“Dodge City: Wyatt Earp, Bat Masterson, and the Wickedest Town in the American West,” by Tom Clavin, 2017, St. Martin’s Press, 400 pages, $29.99
It’s only a piece of metal.
Star-shaped, circular, oval, or shieldlike, it’s so small, it could fit in your hand or your pocket. It’s made of few letters, a few numbers and a high shine that reflects lights — particularly blue and red ones, flashing. It can call up respect, it sometimes attracts derision, it can calm turmoil, finish arguments and, in the new book “Dodge City” by Tom Clavin, a badge can be the stuff of legend.
Of all the towns that appeared in the West in the 1870s, why is there “immediate name recognition” for Dodge City?

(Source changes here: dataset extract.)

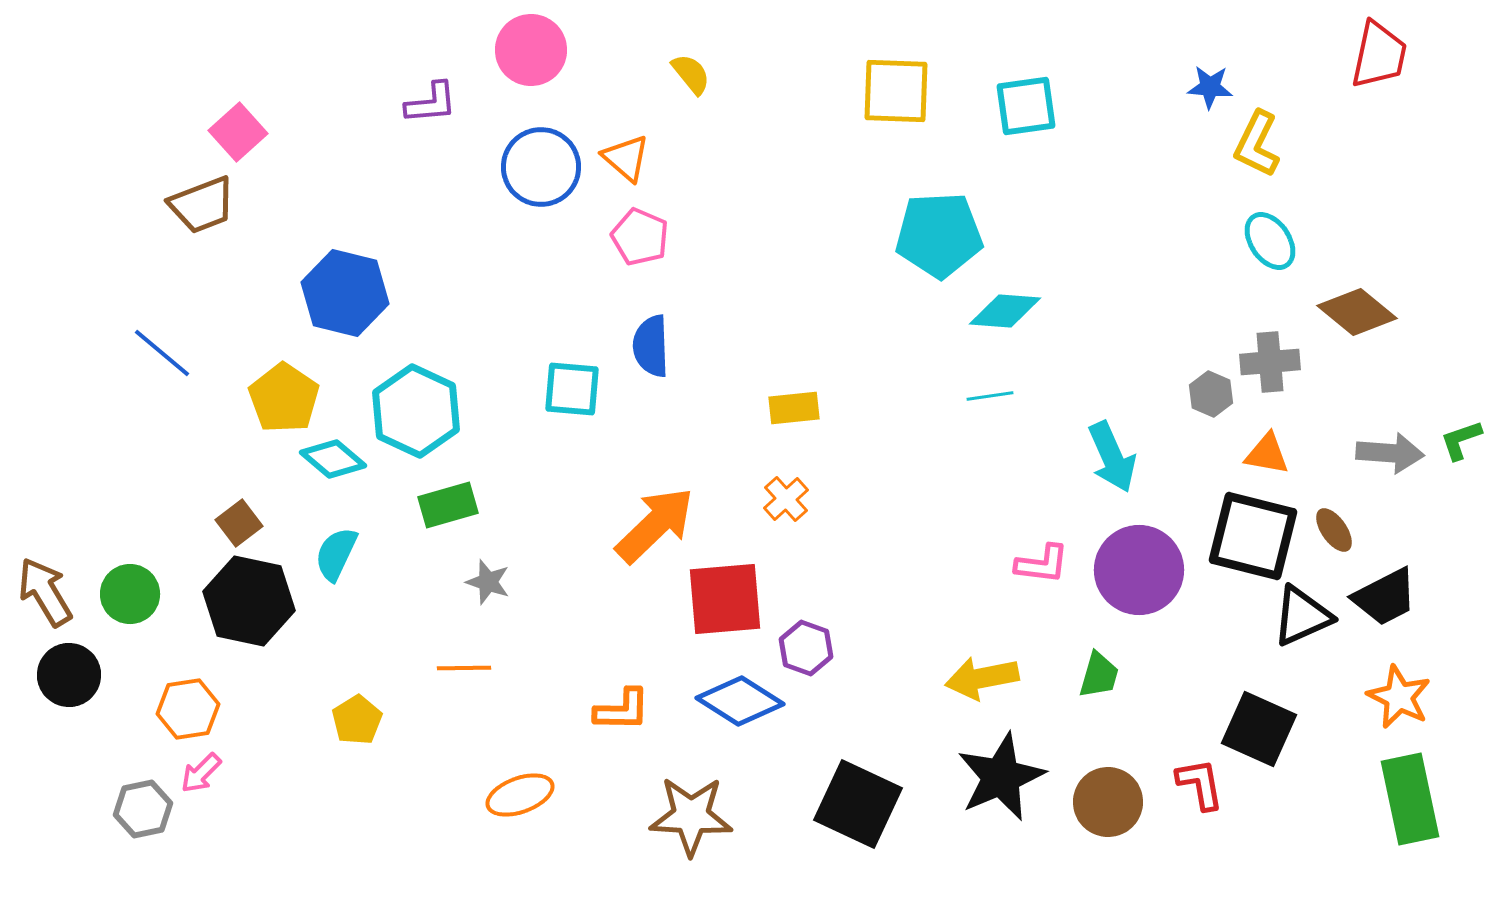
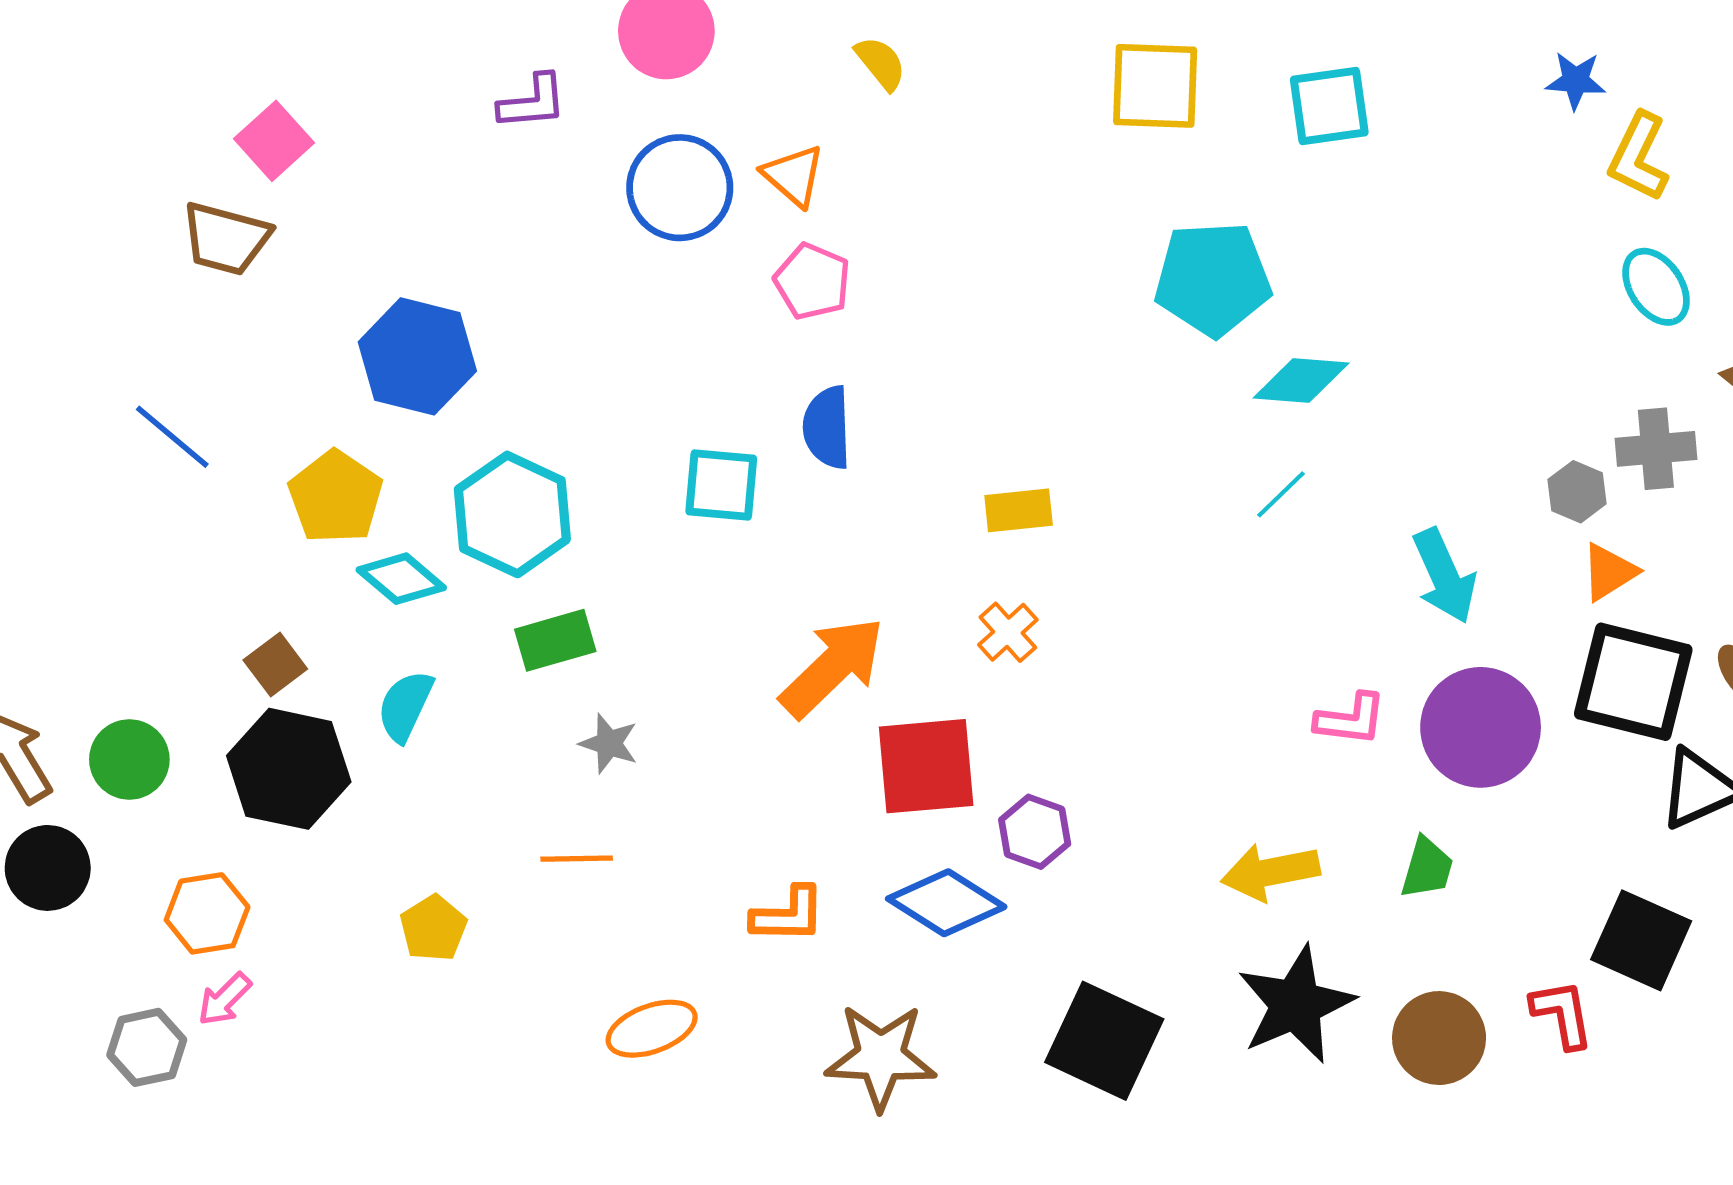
brown trapezoid: (202, 205) -> (226, 239), turned 36
cyan line: (990, 396) -> (1281, 494), turned -36
orange triangle: (1267, 454) -> (1609, 572), moved, turned -42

The short answer, says Tom Clavin, was that Dodge City might’ve been unremarkable, except for three “uncontainable” things that came together in one Kansas spot: “buffalo, railroads and longhorn cattle from Texas.” The junction of the three made Dodge City “a totally lawless young town,” and the perfect place for myths to be made.
But here’s the truth …
Born into a large family and raised in Iowa, Wyatt Earp was “bold,” even as a child. He would tolerate no foolishness and embraced an “adventurous life” that ultimately led him west. There, he lived and thrived in an area with a reputation for hard living and hard drinking, though Earp was a near-teetotaler.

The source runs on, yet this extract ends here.